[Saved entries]
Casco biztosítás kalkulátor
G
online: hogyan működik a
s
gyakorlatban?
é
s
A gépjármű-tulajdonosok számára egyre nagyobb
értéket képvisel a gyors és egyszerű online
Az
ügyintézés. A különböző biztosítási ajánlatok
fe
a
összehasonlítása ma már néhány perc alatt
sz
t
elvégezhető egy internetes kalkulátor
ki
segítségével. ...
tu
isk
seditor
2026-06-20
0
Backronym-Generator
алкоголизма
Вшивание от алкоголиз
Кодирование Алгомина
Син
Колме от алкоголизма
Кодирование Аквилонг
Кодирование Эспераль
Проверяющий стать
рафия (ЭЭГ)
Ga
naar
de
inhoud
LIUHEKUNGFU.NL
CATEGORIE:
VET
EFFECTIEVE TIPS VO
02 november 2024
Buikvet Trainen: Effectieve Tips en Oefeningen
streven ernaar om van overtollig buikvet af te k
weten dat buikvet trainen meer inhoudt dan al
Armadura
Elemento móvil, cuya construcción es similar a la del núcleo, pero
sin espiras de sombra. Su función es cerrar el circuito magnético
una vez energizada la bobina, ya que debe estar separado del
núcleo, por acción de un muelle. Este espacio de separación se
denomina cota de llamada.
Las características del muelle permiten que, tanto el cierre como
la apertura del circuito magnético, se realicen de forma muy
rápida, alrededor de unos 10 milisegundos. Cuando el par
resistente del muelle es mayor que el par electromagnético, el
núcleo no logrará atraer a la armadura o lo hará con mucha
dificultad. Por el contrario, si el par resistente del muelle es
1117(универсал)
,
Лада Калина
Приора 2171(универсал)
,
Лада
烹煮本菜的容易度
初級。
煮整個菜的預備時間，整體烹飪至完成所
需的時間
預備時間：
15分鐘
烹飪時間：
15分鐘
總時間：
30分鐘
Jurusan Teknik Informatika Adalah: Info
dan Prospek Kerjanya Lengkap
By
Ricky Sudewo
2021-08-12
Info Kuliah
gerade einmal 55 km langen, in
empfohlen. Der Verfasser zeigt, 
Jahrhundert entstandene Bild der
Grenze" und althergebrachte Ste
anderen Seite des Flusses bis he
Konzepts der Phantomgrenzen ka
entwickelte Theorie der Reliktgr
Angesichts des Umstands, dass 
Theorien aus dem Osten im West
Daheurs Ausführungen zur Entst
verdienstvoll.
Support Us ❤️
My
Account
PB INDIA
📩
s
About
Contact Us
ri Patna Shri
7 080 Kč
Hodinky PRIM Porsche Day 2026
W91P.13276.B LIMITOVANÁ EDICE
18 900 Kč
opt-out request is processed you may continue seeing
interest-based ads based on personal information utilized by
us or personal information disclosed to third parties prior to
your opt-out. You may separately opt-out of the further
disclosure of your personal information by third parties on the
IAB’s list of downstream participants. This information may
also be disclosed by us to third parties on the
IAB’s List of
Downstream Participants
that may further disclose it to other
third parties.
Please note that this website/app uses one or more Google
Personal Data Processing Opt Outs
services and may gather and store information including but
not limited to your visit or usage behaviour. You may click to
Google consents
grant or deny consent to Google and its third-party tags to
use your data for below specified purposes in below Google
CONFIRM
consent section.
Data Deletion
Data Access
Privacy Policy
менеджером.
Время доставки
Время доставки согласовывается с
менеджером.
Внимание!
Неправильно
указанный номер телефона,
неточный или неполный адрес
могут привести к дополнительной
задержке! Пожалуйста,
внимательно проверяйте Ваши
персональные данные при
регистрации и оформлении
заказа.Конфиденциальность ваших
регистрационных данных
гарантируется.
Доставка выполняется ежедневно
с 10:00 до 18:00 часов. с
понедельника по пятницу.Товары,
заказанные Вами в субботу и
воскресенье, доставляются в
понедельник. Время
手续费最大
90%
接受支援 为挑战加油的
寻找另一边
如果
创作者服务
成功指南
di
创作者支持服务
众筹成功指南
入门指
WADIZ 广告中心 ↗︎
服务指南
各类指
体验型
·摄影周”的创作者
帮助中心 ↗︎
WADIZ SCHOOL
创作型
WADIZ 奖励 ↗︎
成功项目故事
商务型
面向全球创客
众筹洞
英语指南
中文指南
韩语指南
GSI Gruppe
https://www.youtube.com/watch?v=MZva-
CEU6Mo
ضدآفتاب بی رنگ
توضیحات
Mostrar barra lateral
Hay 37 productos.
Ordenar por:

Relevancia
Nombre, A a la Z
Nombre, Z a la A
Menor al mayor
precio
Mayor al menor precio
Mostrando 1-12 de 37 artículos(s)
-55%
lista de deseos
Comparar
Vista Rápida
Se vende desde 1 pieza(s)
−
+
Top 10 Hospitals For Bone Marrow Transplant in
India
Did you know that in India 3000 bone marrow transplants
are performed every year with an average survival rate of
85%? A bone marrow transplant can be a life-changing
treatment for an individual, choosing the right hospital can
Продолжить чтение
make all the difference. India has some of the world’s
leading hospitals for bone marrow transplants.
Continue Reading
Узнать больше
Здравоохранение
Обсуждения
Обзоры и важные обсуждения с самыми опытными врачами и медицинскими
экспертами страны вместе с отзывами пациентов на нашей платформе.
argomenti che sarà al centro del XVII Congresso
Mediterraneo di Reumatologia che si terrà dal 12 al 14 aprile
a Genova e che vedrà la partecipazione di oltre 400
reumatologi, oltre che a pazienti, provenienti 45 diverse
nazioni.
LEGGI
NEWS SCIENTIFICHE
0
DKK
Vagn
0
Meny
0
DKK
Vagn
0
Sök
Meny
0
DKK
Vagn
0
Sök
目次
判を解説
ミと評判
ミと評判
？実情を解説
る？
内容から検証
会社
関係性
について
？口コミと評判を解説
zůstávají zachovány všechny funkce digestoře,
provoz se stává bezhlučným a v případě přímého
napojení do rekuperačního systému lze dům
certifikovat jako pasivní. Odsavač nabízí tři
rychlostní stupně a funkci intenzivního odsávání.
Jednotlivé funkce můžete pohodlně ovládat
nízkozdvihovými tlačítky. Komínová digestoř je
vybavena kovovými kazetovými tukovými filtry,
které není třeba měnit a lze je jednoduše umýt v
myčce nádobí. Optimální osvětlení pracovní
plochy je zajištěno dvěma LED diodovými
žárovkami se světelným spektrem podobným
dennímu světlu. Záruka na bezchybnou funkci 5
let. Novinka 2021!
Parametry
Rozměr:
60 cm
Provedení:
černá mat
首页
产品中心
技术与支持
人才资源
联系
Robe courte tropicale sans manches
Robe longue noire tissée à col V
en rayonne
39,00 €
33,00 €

### Task
Exactly as written, output all of the entries.

### Output of the task
Casco biztosítás kalkulátor
G
online: hogyan működik a
s
gyakorlatban?
é
s
A gépjármű-tulajdonosok számára egyre nagyobb
értéket képvisel a gyors és egyszerű online
Az
ügyintézés. A különböző biztosítási ajánlatok
fe
a
összehasonlítása ma már néhány perc alatt
sz
t
elvégezhető egy internetes kalkulátor
ki
segítségével. ...
tu
isk
seditor
2026-06-20
0
Backronym-Generator
алкоголизма
Вшивание от алкоголиз
Кодирование Алгомина
Син
Колме от алкоголизма
Кодирование Аквилонг
Кодирование Эспераль
Проверяющий стать
рафия (ЭЭГ)
Ga
naar
de
inhoud
LIUHEKUNGFU.NL
CATEGORIE:
VET
EFFECTIEVE TIPS VO
02 november 2024
Buikvet Trainen: Effectieve Tips en Oefeningen
streven ernaar om van overtollig buikvet af te k
weten dat buikvet trainen meer inhoudt dan al
Armadura
Elemento móvil, cuya construcción es similar a la del núcleo, pero
sin espiras de sombra. Su función es cerrar el circuito magnético
una vez energizada la bobina, ya que debe estar separado del
núcleo, por acción de un muelle. Este espacio de separación se
denomina cota de llamada.
Las características del muelle permiten que, tanto el cierre como
la apertura del circuito magnético, se realicen de forma muy
rápida, alrededor de unos 10 milisegundos. Cuando el par
resistente del muelle es mayor que el par electromagnético, el
núcleo no logrará atraer a la armadura o lo hará con mucha
dificultad. Por el contrario, si el par resistente del muelle es
1117(универсал)
,
Лада Калина
Приора 2171(универсал)
,
Лада
烹煮本菜的容易度
初級。
煮整個菜的預備時間，整體烹飪至完成所
需的時間
預備時間：
15分鐘
烹飪時間：
15分鐘
總時間：
30分鐘
Jurusan Teknik Informatika Adalah: Info
dan Prospek Kerjanya Lengkap
By
Ricky Sudewo
2021-08-12
Info Kuliah
gerade einmal 55 km langen, in
empfohlen. Der Verfasser zeigt, 
Jahrhundert entstandene Bild der
Grenze" und althergebrachte Ste
anderen Seite des Flusses bis he
Konzepts der Phantomgrenzen ka
entwickelte Theorie der Reliktgr
Angesichts des Umstands, dass 
Theorien aus dem Osten im West
Daheurs Ausführungen zur Entst
verdienstvoll.
Support Us ❤️
My
Account
PB INDIA
📩
s
About
Contact Us
ri Patna Shri
7 080 Kč
Hodinky PRIM Porsche Day 2026
W91P.13276.B LIMITOVANÁ EDICE
18 900 Kč
opt-out request is processed you may continue seeing
interest-based ads based on personal information utilized by
us or personal information disclosed to third parties prior to
your opt-out. You may separately opt-out of the further
disclosure of your personal information by third parties on the
IAB’s list of downstream participants. This information may
also be disclosed by us to third parties on the
IAB’s List of
Downstream Participants
that may further disclose it to other
third parties.
Please note that this website/app uses one or more Google
Personal Data Processing Opt Outs
services and may gather and store information including but
not limited to your visit or usage behaviour. You may click to
Google consents
grant or deny consent to Google and its third-party tags to
use your data for below specified purposes in below Google
CONFIRM
consent section.
Data Deletion
Data Access
Privacy Policy
менеджером.
Время доставки
Время доставки согласовывается с
менеджером.
Внимание!
Неправильно
указанный номер телефона,
неточный или неполный адрес
могут привести к дополнительной
задержке! Пожалуйста,
внимательно проверяйте Ваши
персональные данные при
регистрации и оформлении
заказа.Конфиденциальность ваших
регистрационных данных
гарантируется.
Доставка выполняется ежедневно
с 10:00 до 18:00 часов. с
понедельника по пятницу.Товары,
заказанные Вами в субботу и
воскресенье, доставляются в
понедельник. Время
手续费最大
90%
接受支援 为挑战加油的
寻找另一边
如果
创作者服务
成功指南
di
创作者支持服务
众筹成功指南
入门指
WADIZ 广告中心 ↗︎
服务指南
各类指
体验型
·摄影周”的创作者
帮助中心 ↗︎
WADIZ SCHOOL
创作型
WADIZ 奖励 ↗︎
成功项目故事
商务型
面向全球创客
众筹洞
英语指南
中文指南
韩语指南
GSI Gruppe
https://www.youtube.com/watch?v=MZva-
CEU6Mo
ضدآفتاب بی رنگ
توضیحات
Mostrar barra lateral
Hay 37 productos.
Ordenar por:

Relevancia
Nombre, A a la Z
Nombre, Z a la A
Menor al mayor
precio
Mayor al menor precio
Mostrando 1-12 de 37 artículos(s)
-55%
lista de deseos
Comparar
Vista Rápida
Se vende desde 1 pieza(s)
−
+
Top 10 Hospitals For Bone Marrow Transplant in
India
Did you know that in India 3000 bone marrow transplants
are performed every year with an average survival rate of
85%? A bone marrow transplant can be a life-changing
treatment for an individual, choosing the right hospital can
Продолжить чтение
make all the difference. India has some of the world’s
leading hospitals for bone marrow transplants.
Continue Reading
Узнать больше
Здравоохранение
Обсуждения
Обзоры и важные обсуждения с самыми опытными врачами и медицинскими
экспертами страны вместе с отзывами пациентов на нашей платформе.
argomenti che sarà al centro del XVII Congresso
Mediterraneo di Reumatologia che si terrà dal 12 al 14 aprile
a Genova e che vedrà la partecipazione di oltre 400
reumatologi, oltre che a pazienti, provenienti 45 diverse
nazioni.
LEGGI
NEWS SCIENTIFICHE
0
DKK
Vagn
0
Meny
0
DKK
Vagn
0
Sök
Meny
0
DKK
Vagn
0
Sök
目次
判を解説
ミと評判
ミと評判
？実情を解説
る？
内容から検証
会社
関係性
について
？口コミと評判を解説
zůstávají zachovány všechny funkce digestoře,
provoz se stává bezhlučným a v případě přímého
napojení do rekuperačního systému lze dům
certifikovat jako pasivní. Odsavač nabízí tři
rychlostní stupně a funkci intenzivního odsávání.
Jednotlivé funkce můžete pohodlně ovládat
nízkozdvihovými tlačítky. Komínová digestoř je
vybavena kovovými kazetovými tukovými filtry,
které není třeba měnit a lze je jednoduše umýt v
myčce nádobí. Optimální osvětlení pracovní
plochy je zajištěno dvěma LED diodovými
žárovkami se světelným spektrem podobným
dennímu světlu. Záruka na bezchybnou funkci 5
let. Novinka 2021!
Parametry
Rozměr:
60 cm
Provedení:
černá mat
首页
产品中心
技术与支持
人才资源
联系
Robe courte tropicale sans manches
Robe longue noire tissée à col V
en rayonne
39,00 €
33,00 €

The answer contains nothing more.